U-Net runs very slow

Hello everyone!

I have written a U-Net with Python, TensorFlow and keras. With this I want to predict CT images from MR images. It’s nothing fancy and the code is very well commented:

import csv
import nibabel as nib
import tensorflow as tf

# U-Net architecture
def UNet_model_2D(img_height, img_width, clr_channels):
    
    inputs = tf.keras.layers.Input( shape=(img_height, img_width, clr_channels) )
    
    # contraction path
    c1 = tf.keras.layers.Conv2D(32, (3,3), activation='relu', kernel_initializer='he_normal', padding='same')(inputs)
    c1 = tf.keras.layers.Dropout(0.1)(c1)
    c1 = tf.keras.layers.Conv2D(32, (3,3), activation='relu', kernel_initializer='he_normal', padding='same')(c1)
    p1 = tf.keras.layers.MaxPooling2D((2,2))(c1)
    
    # ...
    
    # base
    c5 = tf.keras.layers.Conv2D(512, (3,3), activation='relu', kernel_initializer='he_normal', padding='same')(p4)
    c5 = tf.keras.layers.Dropout(0.3)(c5)
    c5 = tf.keras.layers.Conv2D(512, (3,3), activation='relu', kernel_initializer='he_normal', padding='same')(c5)
    
    # expansive path 
    u6 = tf.keras.layers.Conv2DTranspose(256, (2,2), strides=(2,2), padding='same')(c5)
    u6 = tf.keras.layers.concatenate([u6, c4])
    c6 = tf.keras.layers.Conv2D(256, (3,3), activation='relu', kernel_initializer='he_normal', padding='same')(u6)
    c6 = tf.keras.layers.Dropout(0.2)(c6)
    c6 = tf.keras.layers.Conv2D(256, (3,3), activation='relu', kernel_initializer='he_normal', padding='same')(c6)
     
    # ...
    
    outputs = tf.keras.layers.Conv2D(1, (1, 1), activation='linear')(c9) 
    model = tf.keras.Model(inputs=[inputs], outputs=[outputs])
    
    # config model with losses and metrics
    model.compile(optimizer='adam', loss=['MeanAbsoluteError'])

    model.summary()
    
    return model

################################ main program #################################

# load training data concatenated along 0th dimension
X = nib.load('MRIs_train.nii.gz').get_fdata()
Y = nib.load('CTs_train.nii.gz').get_fdata()

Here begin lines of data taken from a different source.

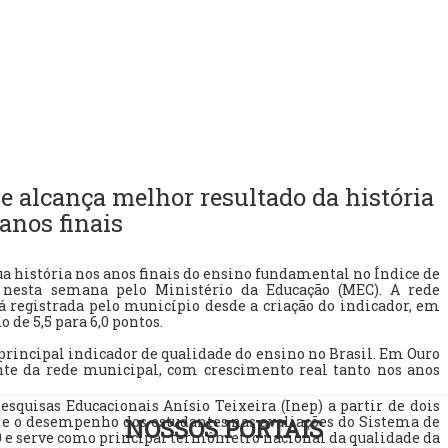
e alcança melhor resultado da história
anos finais
ua história nos anos finais do ensino fundamental no Índice de
o nesta semana pelo Ministério da Educação (MEC). A rede
á registrada pelo município desde a criação do indicador, em
 de 5,5 para 6,0 pontos.
 principal indicador de qualidade do ensino no Brasil. Em Ouro
nte da rede municipal, com crescimento real tanto nos anos
Pesquisas Educacionais Anísio Teixeira (Inep) a partir de dois
ão, e o desempenho dos estudantes nas avaliações do Sistema de
NOSSOS PORTAIS
a 10 e serve como principal termômetro nacional da qualidade da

# load validation data concatenated along 0th dimension
x_val = nib.load('MRIs_val.nii.gz').get_fdata()
y_val = nib.load('CTs_val.nii.gz').get_fdata()

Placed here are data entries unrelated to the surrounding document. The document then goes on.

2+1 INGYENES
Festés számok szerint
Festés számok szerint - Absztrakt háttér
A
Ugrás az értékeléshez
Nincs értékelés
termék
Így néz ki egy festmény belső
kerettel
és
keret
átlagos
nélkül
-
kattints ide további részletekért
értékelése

# files containing the loss values over time will be added to this folder
callbacks = [tf.keras.callbacks.TensorBoard(log_dir='log_survial')]
epochs = 50

# get shape of concatenated MRIs/CTs
s = X.shape

model = UNet_model_2D(s[1], s[2], 1)

# return a History object whose attribute '.history ' is a record of training 
# loss, metrics, validation loss, and validation metrics values
results = model.fit(
    x=X,  # input data
    y=Y,  # ground truth data
    batch_size=16, 
    epochs=epochs,
    verbose=1,
    callbacks=callbacks, 
    validation_data = (x_val, y_val),
    use_multiprocessing=True,
)

tmp = list(results.history.values())

train_loss=tmp[0][:]
val_loss=tmp[1][:]

# write/append csv file
f = open('log_train_loss.csv', 'a')
writer = csv.writer(f)
writer.writerow(train_loss)
f.close()

f = open('log_val_loss.csv', 'a')
writer = csv.writer(f)
writer.writerow(val_loss)
f.close()

model.save('pCT_2D_' + 'ep', save_format='tf')

I started training over 5 hours ago (112 concatenated 3D-MR/CT images as training and 25 concatenated 3D-MR/CT images as validation) and it’s not even through the first of 50 epochs.

One guess is that Spyder is not using the available 32 processor cores and/or not using the Quadro GV100 32 GB GPU. I also have 512 GB of RAM at my disposal.

The only thing I did in the Python code regarding multiprocessing is to set use_multiprocessing=True.

Thanks in advance for ANY support!